Research project is (co) funded by the Slovenian Research Agency.
UL Member: Faculty of Mathematics and Physics
Code: N1-0243
Project: Symmetries and Transport in Interacting Many-Body Systems
Period: 1. 10. 2022 - 30. 9. 2024
Range per year: 0,7 FTE, category: C
Head: Enej Ilievski
Research activity: Natural sciences and mathematics
Research Organisations, Researchers and Citations for bibliographic records
Project description:
In the spirit of the original ERC Starting Grant proposal, the adapted research proposal aims at surveying various foundational aspects of interacting many-body quantum systems confined to one spatial dimension. The general and overarching objective is to advance our current understanding of transport properties and noneqilibrium phenomena in such systems at the level of the underlying microscopic models for interacting degrees of freedom. This is currently an active field of theoretical research fuelled by a steady stream of experimental advancements. In particular, optical lattice technologies have now finally progressed to the point to enable the manufacturing of tunable and versatile cold-atom simulators, allowing to perform direct measurements on strongly-interacting quantum matter and to probe their relaxation with a high degree of accuracy. Another, even more concrete, motivation for actively pursuing this research direction stems from the recent surprising discovery of superdiffusive magnetization transport in the ferromagnetic quantum Heisenberg spin chain in the universality class of the celebrated Kardar-Parisi-Zhang equation. Apart from generating a huge amount interest in the theoretical community, there have already been two independent successful experimental demonstrations for the breakdown of normal diffusion, one performed in a cold-atom simulator and the other independently with methods of neutron scattering. This importantly corroborates the theoretical picture that I with co-authors had established a few years earlier and thereby places it on firm grounds. The observed anomalous behavior can be traced back to long-lived solitonic quasiparticle excitations and, more importantly, crucially relies on the presence of unbroken rotational symmetry of local interactions.
With all this insightful information at hand, it is natural to raise the question whether there may exist other, possibly more sophisticated, types of symmetry restrictions that could give birth to yet undisclosed anomalous emergent macroscopic laws of physics. The goal of the adapted proposal is to examine a number of promising candidates. I thereby propose to systematically study a variety of analytically tractable models, as detailed out in the original proposal.

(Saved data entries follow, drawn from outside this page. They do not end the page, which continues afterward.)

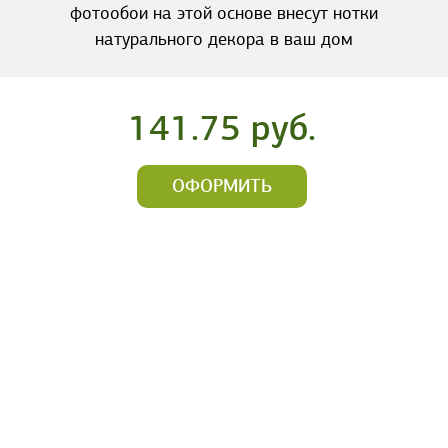
фотообои на этой основе внесут нотки
натурального декора в ваш дом
141.75 руб.
ОФОРМИТЬ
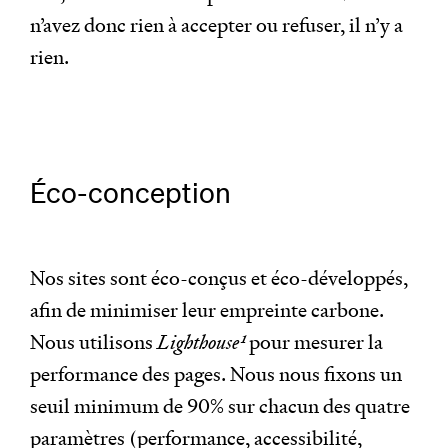
n’avez donc rien à accepter ou refuser, il n’y a
rien.
Éco-conception
Nos sites sont éco-conçus et éco-développés,
afin de minimiser leur empreinte carbone.
Nous utilisons
Lighthouse
1
pour mesurer la
performance des pages. Nous nous fixons un
seuil minimum de 90% sur chacun des quatre
paramètres (performance, accessibilité,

There I have compiled a list of interacting quantum many-body systems subjected to various forms of symmetries and elaborated why they can plausibly accommodate for unconventional physical properties (such as, for example, lack of thermalization, anomalous transport laws or anomalous fluctuations of macroscopic quantities), or perhaps even entirely new features.
Specifically, there are three distinct profound algebraic notions that lie at the heart of this proposal: (i) supersymmetry, (ii) Yangian symmetry and (iii) conformal symmetry in two space-time dimensions. These are fairly well-known paradigms in theoretical physics, all of which have drawn a substantial amount of interest in the past, despite largely confined to the high-energy communities. There is nevertheless currently merely a handful of applications in the realm of condensed matter systems at best, while virtually nothing is known about their behavior out of equilibrium. For instance, physical implications of supersymmetry exhibited by certain fermionic systems on a one-dimensional lattice have not been yet systematically explored. Likewise, integrable models that exhibit long-range interactions and give birth to quasiparticles carrying fractionalized charges that obey semionic statistics have mostly been studied only at a formal level, without any notable physics applications. Besides partially filling this gap, one of the central objectives of this adapted research proposal is to advance our present empirical and analytical understanding of non-ergodic strongly-correlated quantum dynamical systems from the microscopic viewpoint. This will be achieved by employing a combination of powerful exact and approximate analytical techniques and rigorous tools of integrability theory. As an independent and complementary approach, the plan is also to devise and implement efficient tools for performing numerical simulations based on suitable lattice discretizations.